In the entries that follow, how many lines contain "спустя"? Answer with the number only.

START Extracted records

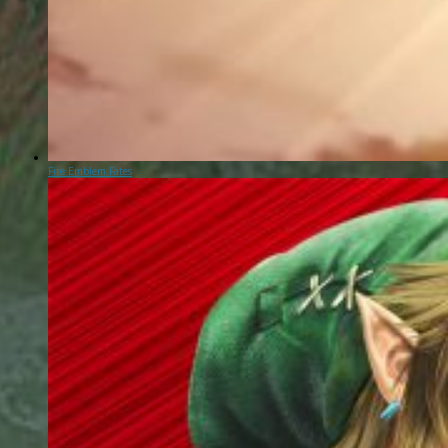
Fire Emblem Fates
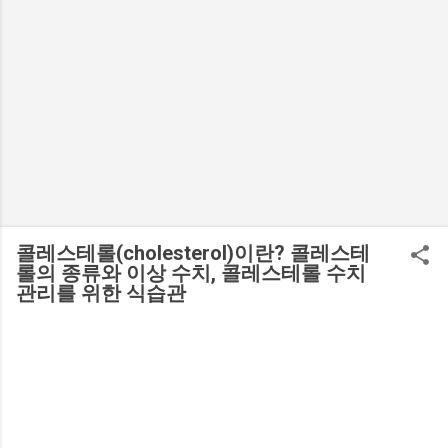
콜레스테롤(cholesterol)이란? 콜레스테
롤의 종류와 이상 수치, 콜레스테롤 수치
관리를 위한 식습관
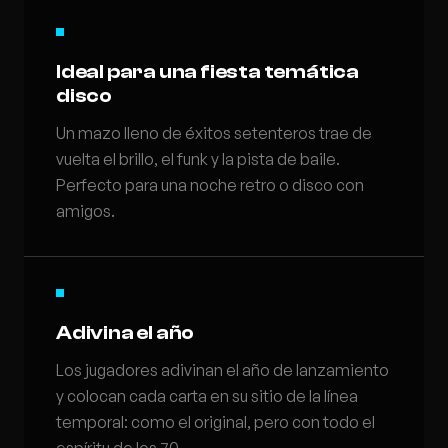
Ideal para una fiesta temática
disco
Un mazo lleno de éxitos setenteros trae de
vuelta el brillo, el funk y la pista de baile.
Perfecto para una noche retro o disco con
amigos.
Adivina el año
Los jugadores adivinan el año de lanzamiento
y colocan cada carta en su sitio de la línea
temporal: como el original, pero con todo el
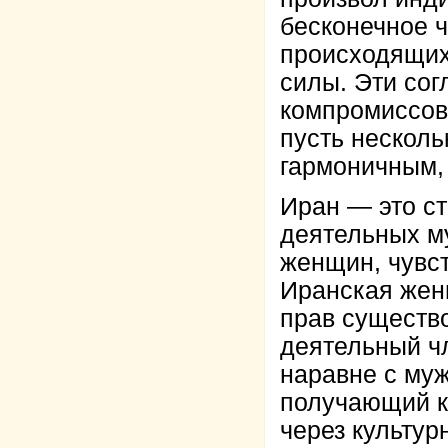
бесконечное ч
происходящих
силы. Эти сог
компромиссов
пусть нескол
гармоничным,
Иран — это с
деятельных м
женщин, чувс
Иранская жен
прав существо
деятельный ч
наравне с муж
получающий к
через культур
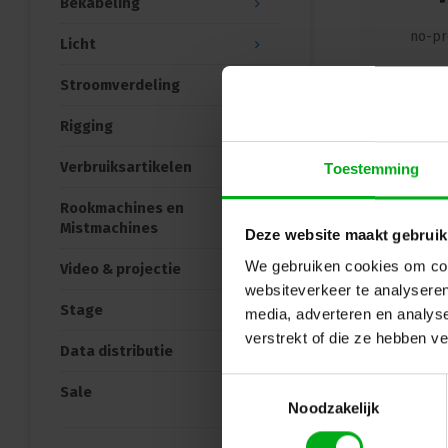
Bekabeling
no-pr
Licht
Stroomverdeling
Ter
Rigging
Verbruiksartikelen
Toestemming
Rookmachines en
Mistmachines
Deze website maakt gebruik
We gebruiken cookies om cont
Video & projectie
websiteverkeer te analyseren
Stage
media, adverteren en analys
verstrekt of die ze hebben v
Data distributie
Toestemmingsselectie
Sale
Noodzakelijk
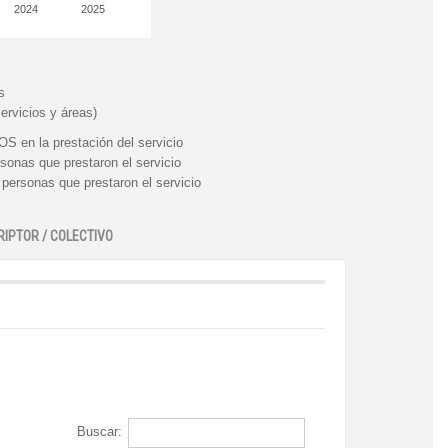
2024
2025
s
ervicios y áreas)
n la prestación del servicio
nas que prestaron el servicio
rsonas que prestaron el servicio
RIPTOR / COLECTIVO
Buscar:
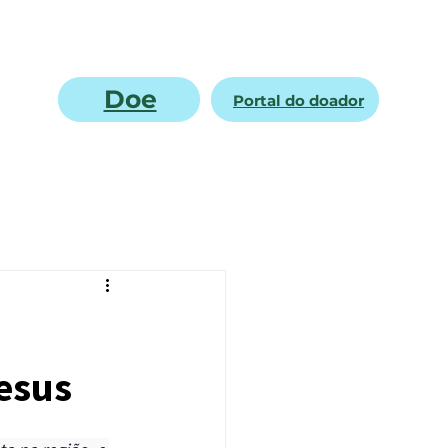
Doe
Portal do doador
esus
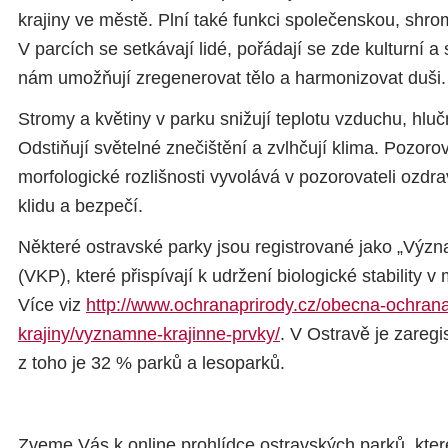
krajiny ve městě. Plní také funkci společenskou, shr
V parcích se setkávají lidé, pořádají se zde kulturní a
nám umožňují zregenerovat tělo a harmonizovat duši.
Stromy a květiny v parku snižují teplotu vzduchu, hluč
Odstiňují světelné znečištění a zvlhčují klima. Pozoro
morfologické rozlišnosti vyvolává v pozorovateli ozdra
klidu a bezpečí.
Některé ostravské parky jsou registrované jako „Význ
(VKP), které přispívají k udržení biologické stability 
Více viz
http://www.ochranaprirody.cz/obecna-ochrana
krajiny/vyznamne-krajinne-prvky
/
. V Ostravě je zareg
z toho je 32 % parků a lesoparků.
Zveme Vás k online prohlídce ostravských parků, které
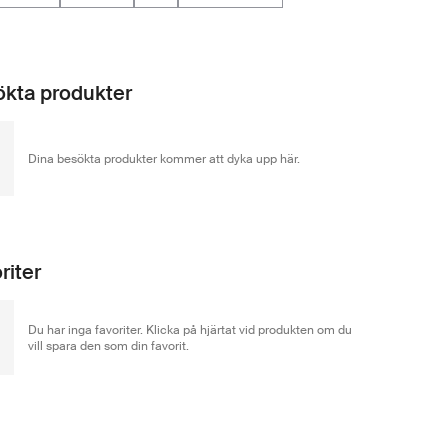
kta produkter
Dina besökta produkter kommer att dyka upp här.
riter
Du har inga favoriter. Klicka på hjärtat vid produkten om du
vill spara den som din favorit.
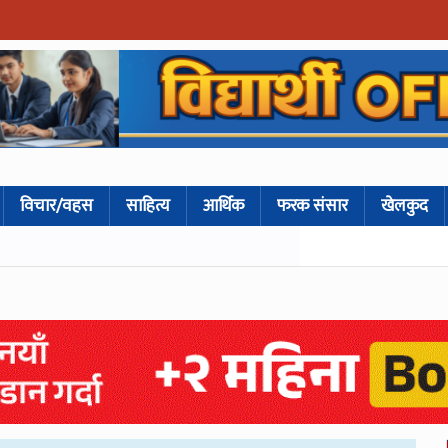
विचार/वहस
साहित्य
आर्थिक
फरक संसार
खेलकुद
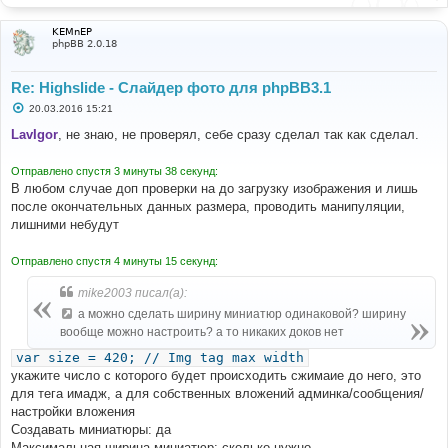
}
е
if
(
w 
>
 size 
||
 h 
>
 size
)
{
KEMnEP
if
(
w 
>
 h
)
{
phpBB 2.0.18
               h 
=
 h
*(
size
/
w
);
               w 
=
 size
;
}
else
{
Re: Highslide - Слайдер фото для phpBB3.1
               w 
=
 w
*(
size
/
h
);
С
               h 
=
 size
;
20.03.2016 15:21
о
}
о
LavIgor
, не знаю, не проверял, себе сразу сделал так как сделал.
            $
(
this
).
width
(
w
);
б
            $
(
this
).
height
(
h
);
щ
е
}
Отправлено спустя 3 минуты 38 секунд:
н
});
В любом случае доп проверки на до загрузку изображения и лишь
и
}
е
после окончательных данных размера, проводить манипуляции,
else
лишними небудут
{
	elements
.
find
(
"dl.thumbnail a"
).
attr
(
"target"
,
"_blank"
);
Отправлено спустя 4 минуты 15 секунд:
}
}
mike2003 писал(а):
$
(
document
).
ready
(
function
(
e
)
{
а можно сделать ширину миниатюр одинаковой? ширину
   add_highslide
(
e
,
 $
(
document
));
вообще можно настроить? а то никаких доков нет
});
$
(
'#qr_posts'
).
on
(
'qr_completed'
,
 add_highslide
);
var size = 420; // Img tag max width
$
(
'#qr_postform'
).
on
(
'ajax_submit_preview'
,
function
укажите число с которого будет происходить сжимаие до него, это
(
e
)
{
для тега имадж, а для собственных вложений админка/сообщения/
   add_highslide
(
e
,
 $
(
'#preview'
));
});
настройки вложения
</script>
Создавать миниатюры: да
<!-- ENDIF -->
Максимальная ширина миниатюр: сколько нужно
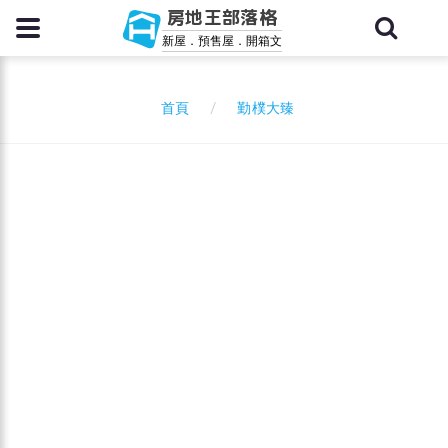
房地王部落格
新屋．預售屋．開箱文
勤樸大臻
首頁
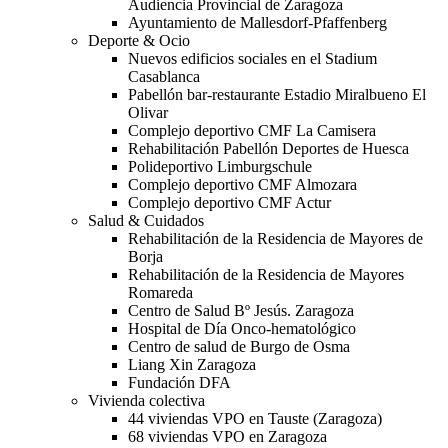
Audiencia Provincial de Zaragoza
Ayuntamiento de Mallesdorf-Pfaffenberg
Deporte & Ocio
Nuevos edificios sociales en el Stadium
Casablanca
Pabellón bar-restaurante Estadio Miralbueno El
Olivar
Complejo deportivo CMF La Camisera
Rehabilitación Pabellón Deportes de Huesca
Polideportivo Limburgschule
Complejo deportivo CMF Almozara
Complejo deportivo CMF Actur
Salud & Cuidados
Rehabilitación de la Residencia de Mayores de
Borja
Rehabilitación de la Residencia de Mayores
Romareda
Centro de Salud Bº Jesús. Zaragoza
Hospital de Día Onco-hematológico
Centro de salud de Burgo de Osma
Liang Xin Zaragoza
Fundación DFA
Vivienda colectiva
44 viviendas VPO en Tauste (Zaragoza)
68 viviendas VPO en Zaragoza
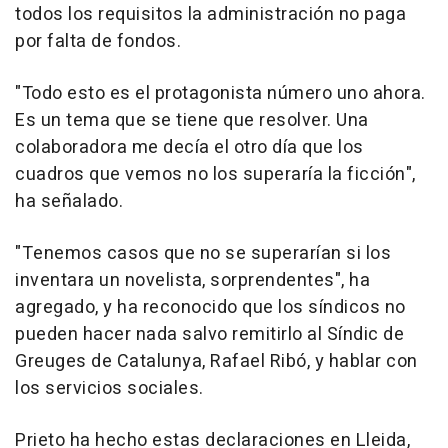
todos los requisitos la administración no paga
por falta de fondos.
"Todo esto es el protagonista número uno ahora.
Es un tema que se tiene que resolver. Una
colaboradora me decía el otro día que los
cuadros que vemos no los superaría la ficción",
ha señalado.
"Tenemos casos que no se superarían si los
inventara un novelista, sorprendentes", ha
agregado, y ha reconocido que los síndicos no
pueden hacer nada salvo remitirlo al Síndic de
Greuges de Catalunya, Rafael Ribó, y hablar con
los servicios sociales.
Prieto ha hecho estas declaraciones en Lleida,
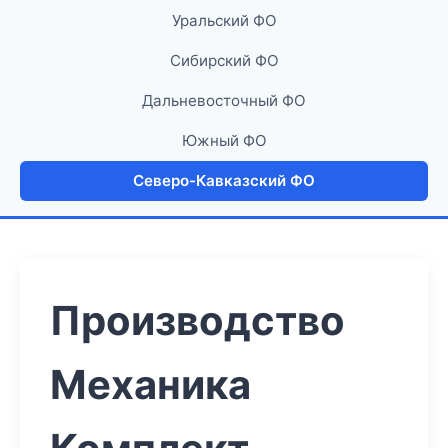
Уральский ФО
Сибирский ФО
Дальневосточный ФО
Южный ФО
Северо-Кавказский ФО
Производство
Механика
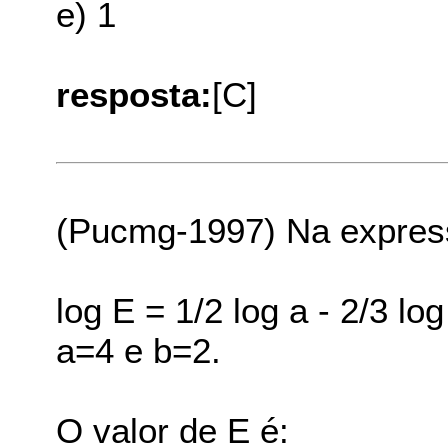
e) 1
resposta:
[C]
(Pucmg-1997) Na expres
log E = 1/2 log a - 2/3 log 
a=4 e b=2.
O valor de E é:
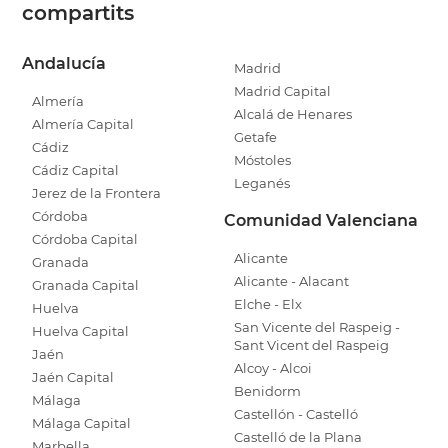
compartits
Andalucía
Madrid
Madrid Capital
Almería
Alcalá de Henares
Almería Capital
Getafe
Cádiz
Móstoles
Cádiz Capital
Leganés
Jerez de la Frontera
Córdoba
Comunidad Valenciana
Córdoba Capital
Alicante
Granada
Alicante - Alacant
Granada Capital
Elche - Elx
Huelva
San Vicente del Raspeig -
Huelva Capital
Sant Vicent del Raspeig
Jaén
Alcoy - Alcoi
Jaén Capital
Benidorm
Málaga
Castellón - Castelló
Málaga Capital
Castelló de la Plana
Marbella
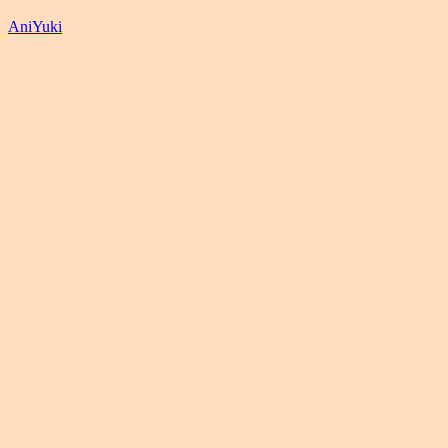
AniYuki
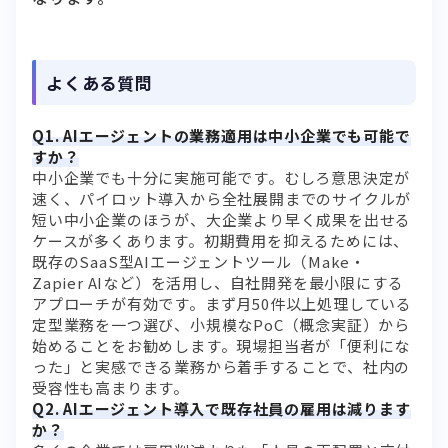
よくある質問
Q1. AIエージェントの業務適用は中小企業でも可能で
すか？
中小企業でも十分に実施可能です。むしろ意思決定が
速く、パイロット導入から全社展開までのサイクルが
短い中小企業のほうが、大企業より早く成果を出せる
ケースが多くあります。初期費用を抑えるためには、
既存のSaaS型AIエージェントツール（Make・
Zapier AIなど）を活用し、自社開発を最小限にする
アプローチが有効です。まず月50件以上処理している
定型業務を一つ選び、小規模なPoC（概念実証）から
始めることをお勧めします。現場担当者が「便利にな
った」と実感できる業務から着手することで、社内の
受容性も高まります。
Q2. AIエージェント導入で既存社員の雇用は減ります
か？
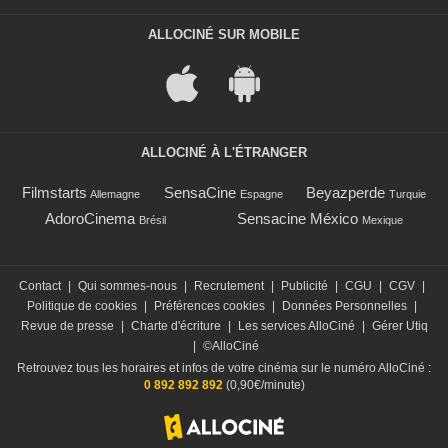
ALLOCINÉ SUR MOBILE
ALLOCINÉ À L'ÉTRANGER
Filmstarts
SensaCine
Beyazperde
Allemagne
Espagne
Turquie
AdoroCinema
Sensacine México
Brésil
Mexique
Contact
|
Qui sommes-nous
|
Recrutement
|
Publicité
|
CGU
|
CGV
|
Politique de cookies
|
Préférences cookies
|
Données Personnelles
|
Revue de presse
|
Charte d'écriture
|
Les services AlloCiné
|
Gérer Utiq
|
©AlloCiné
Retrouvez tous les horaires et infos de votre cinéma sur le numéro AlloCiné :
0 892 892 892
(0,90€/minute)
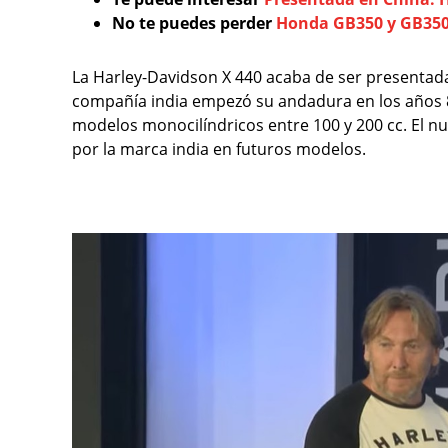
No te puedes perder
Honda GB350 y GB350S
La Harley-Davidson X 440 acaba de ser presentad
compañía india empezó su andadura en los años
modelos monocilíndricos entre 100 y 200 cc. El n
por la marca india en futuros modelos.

END Extracted records

→ Reply to the exercise
2